Stored items

##########

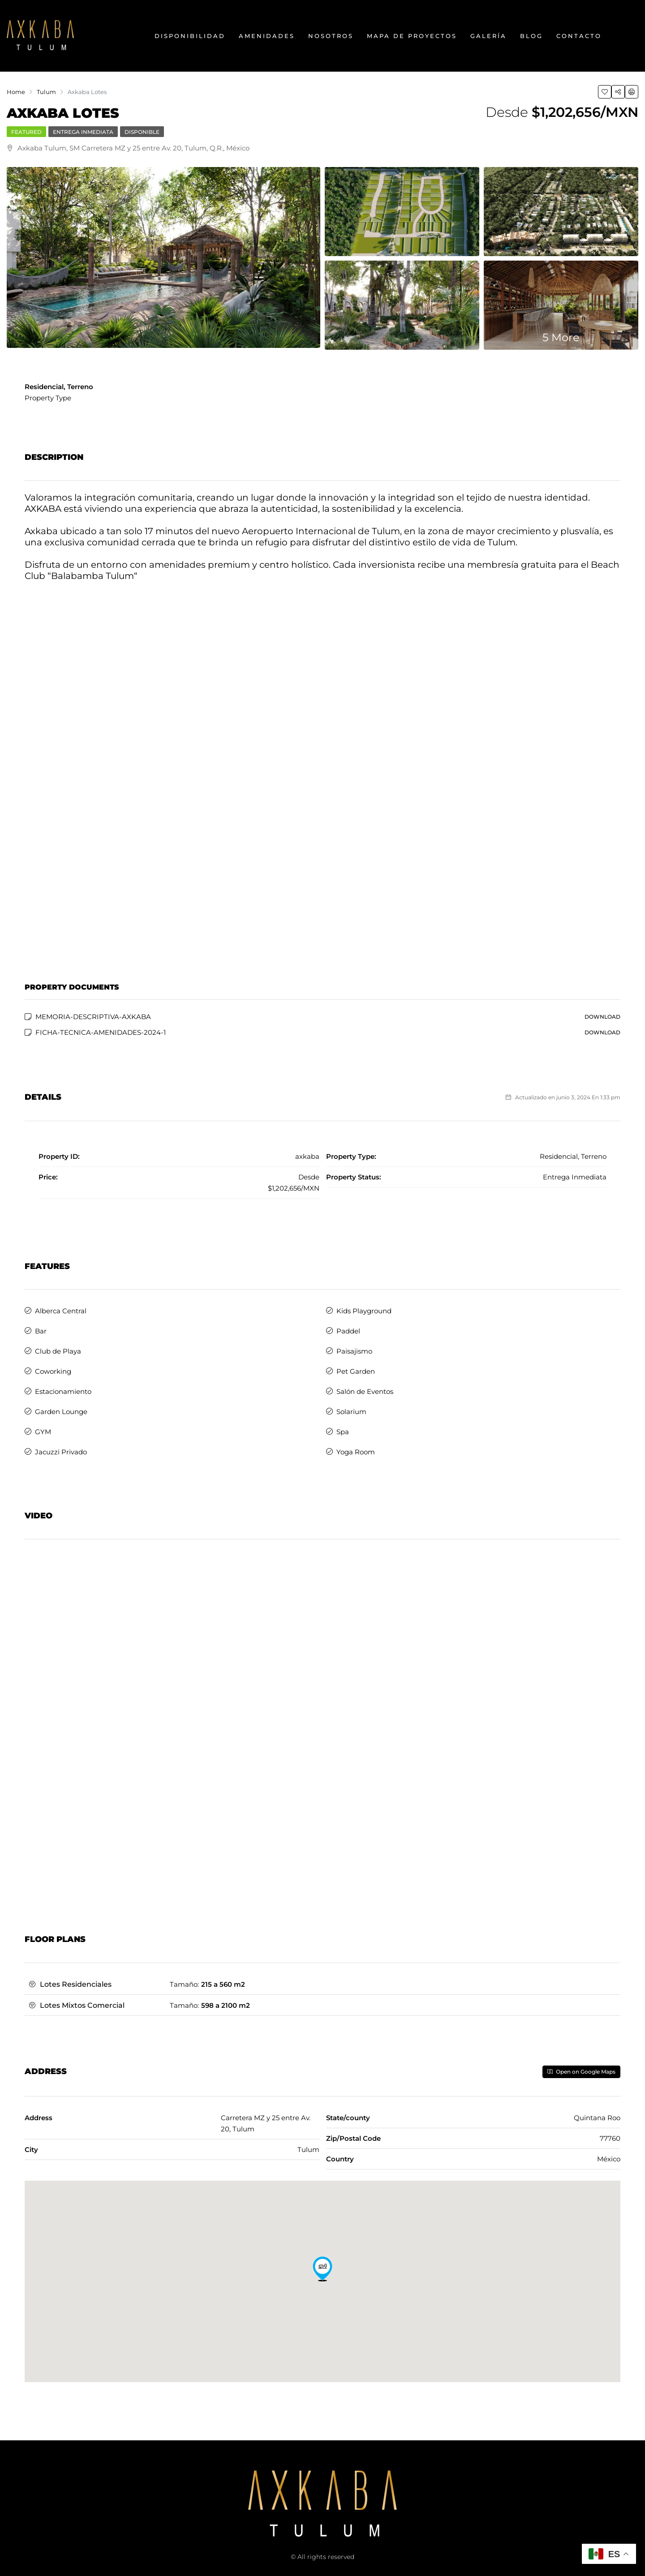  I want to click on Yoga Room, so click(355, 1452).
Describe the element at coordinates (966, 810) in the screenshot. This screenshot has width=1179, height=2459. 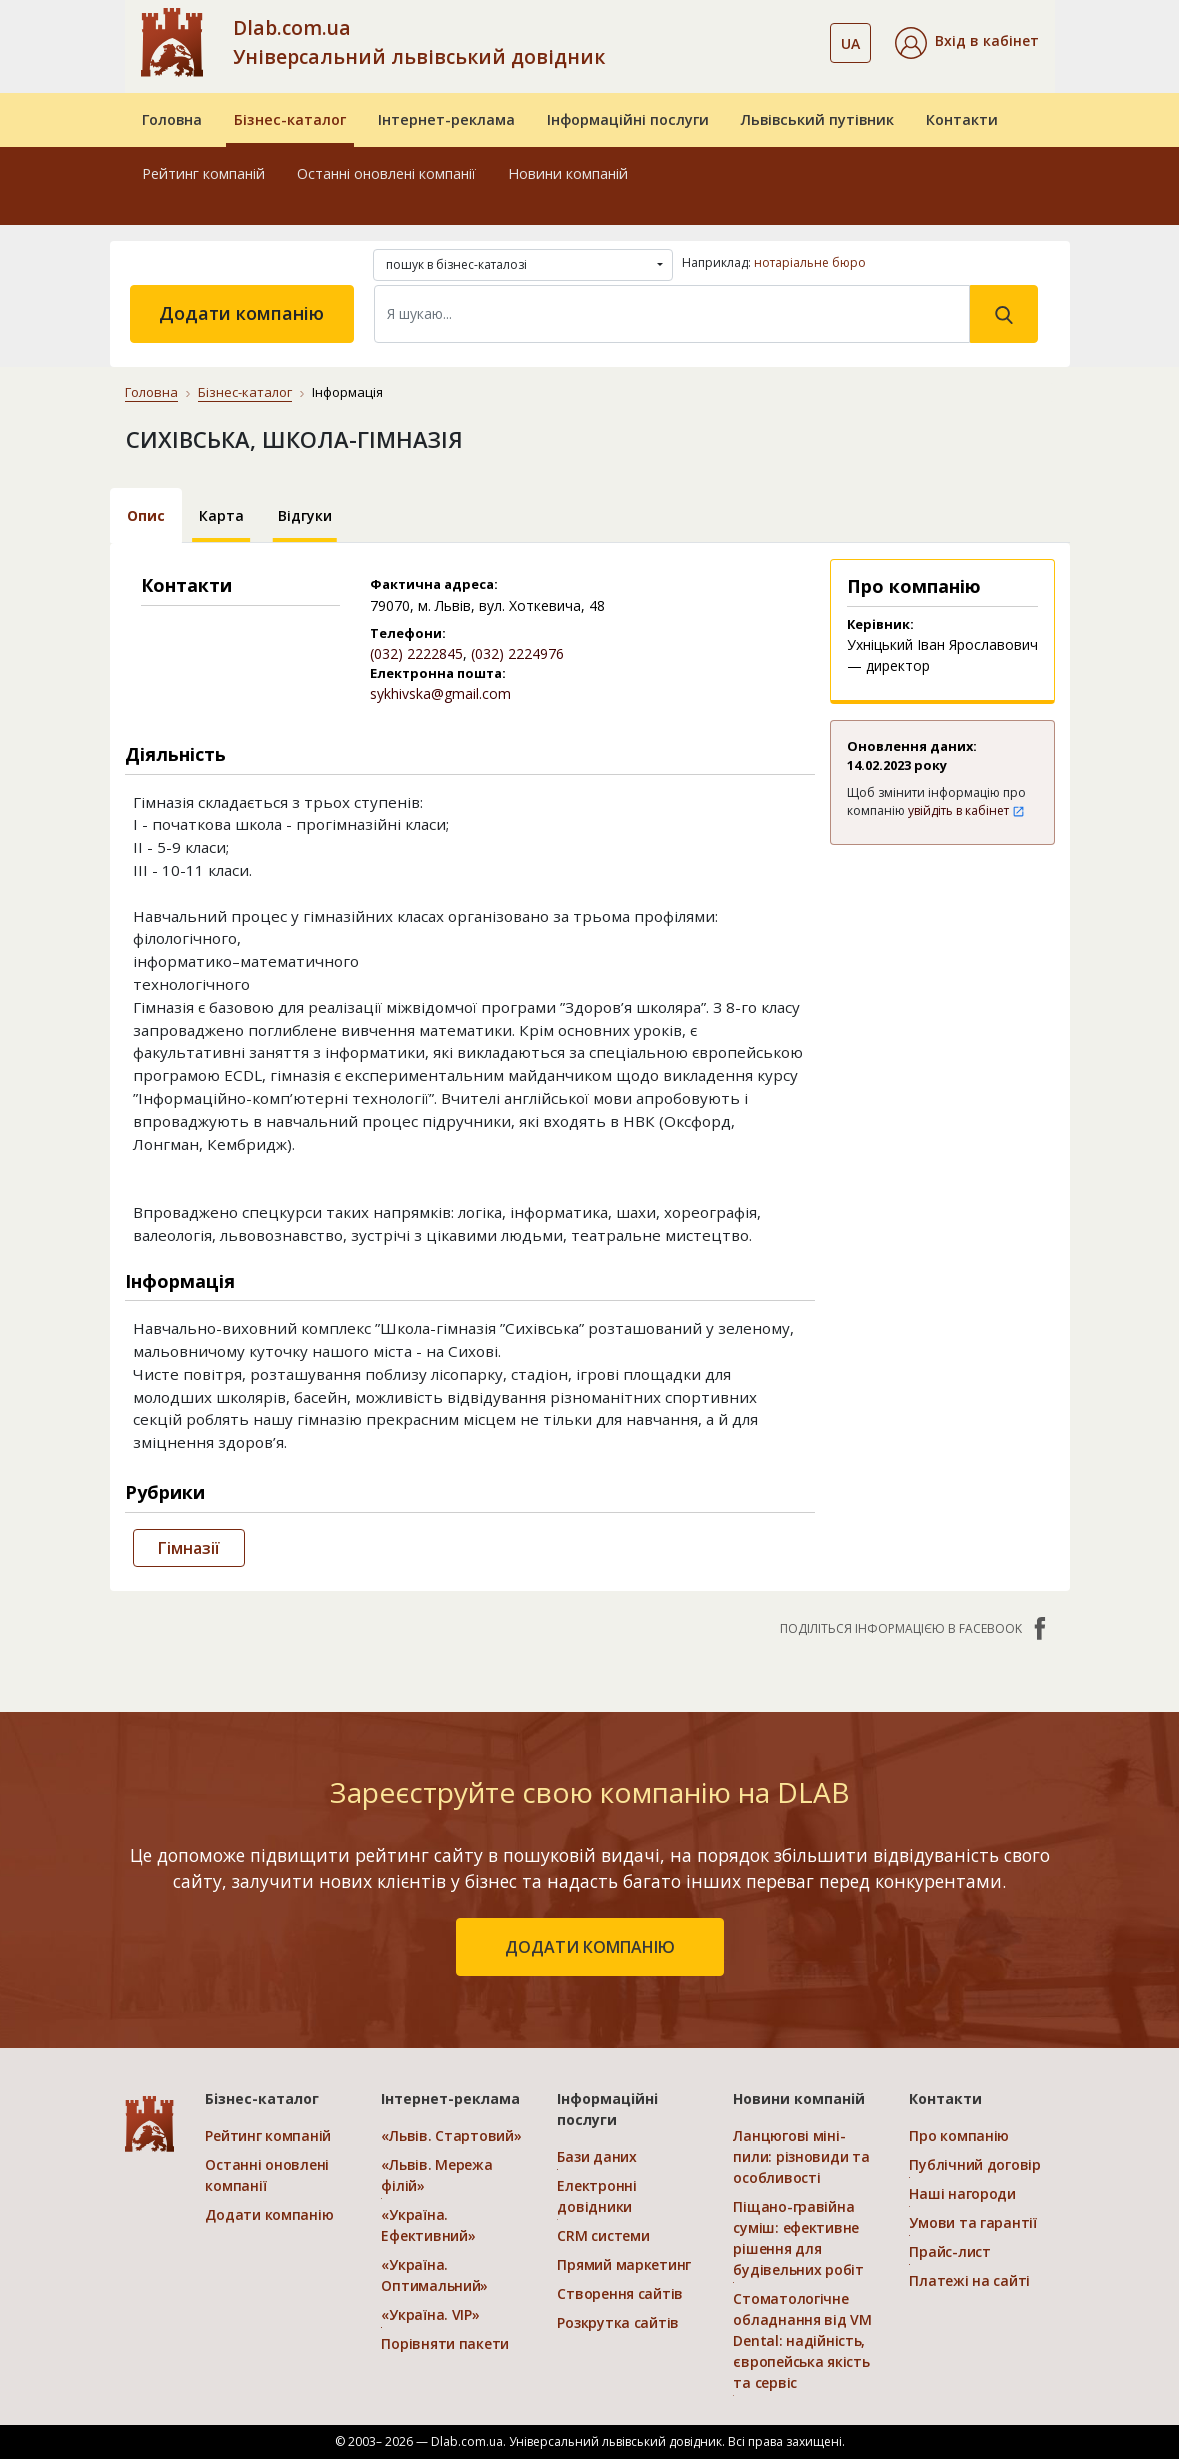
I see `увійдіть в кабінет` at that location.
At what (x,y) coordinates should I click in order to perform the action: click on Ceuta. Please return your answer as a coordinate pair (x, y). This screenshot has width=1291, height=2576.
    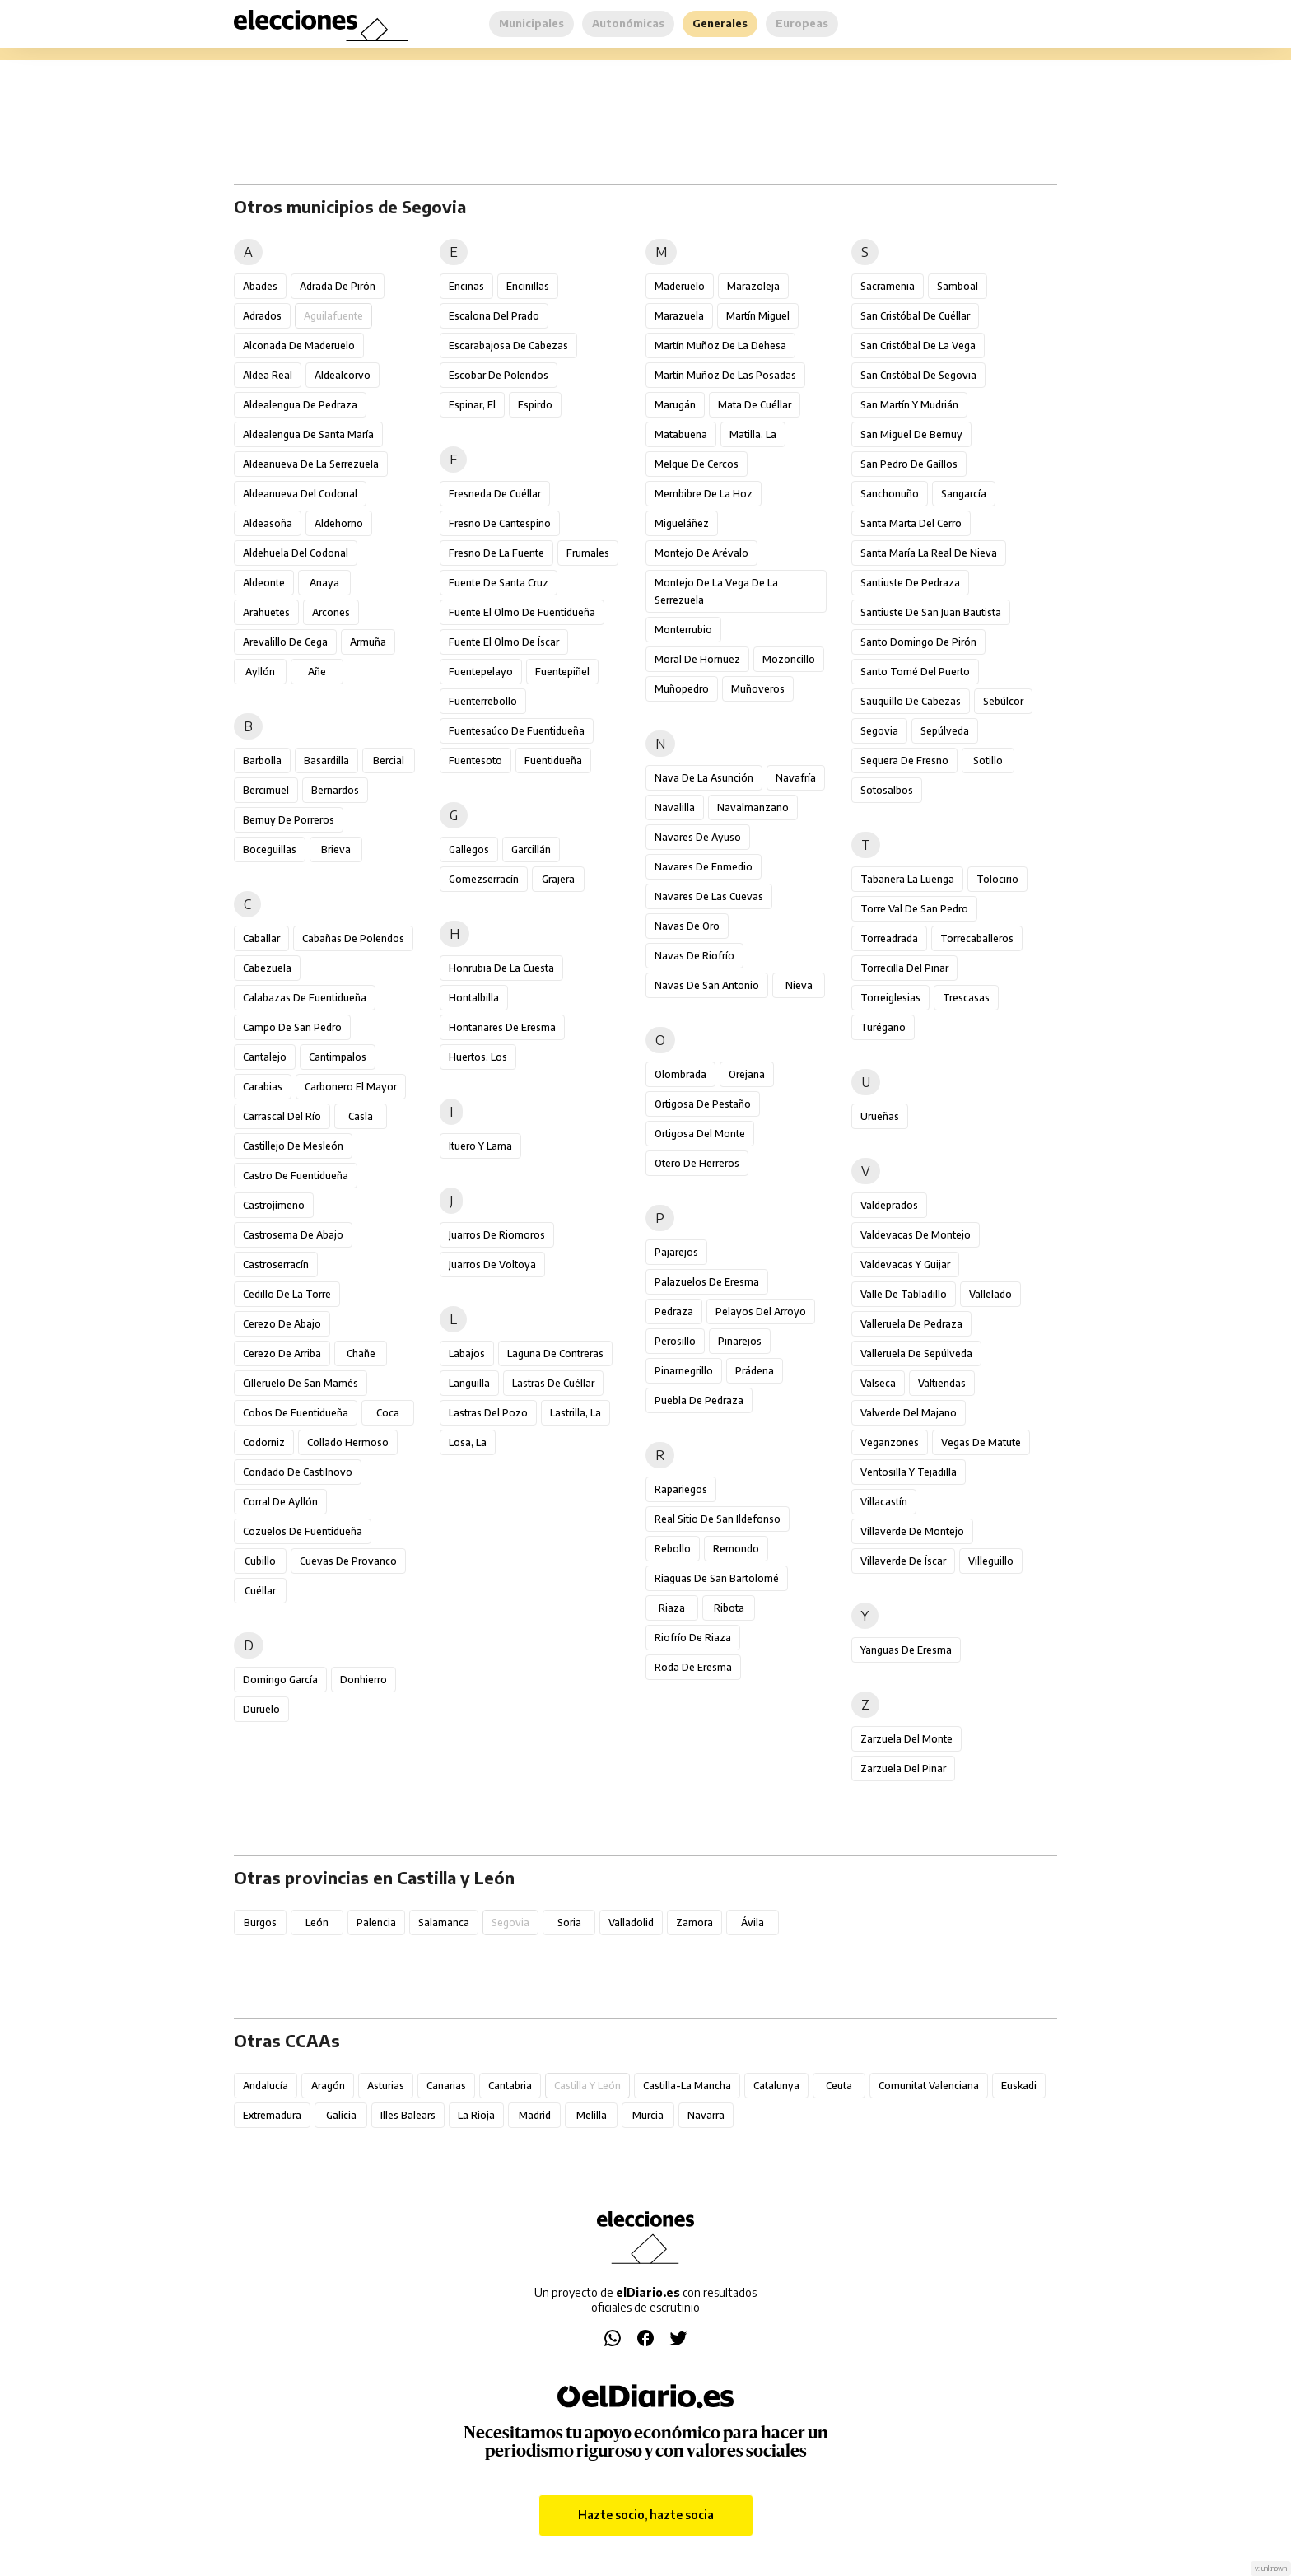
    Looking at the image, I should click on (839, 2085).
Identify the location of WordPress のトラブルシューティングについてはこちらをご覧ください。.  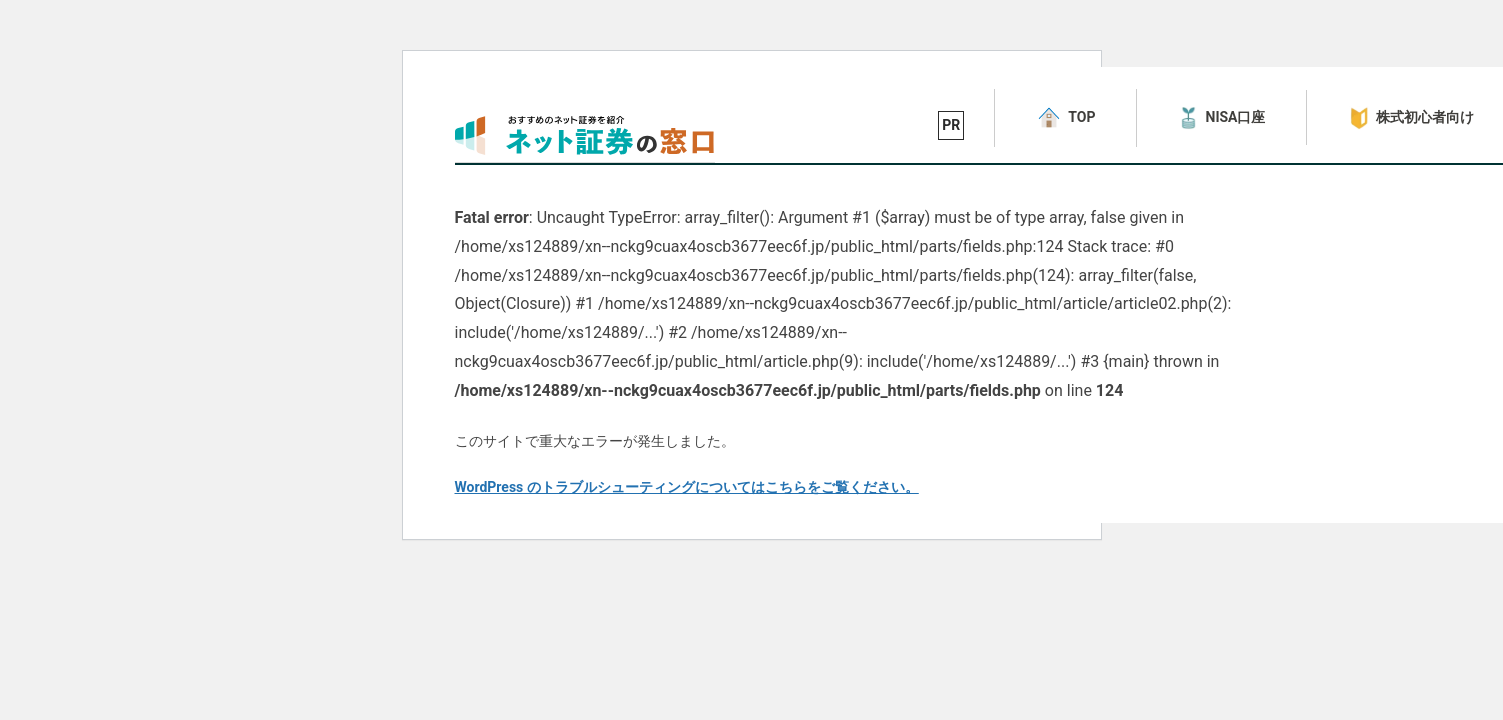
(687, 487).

##########

Exercise brief.
Retype the lines exactly as they appear, beginning with the line that contains "Identify the location" and ending with the final line of the entries, and omit the pictures.

Solved problem.
Identify the location of WordPress のトラブルシューティングについてはこちらをご覧ください。.  
(687, 487).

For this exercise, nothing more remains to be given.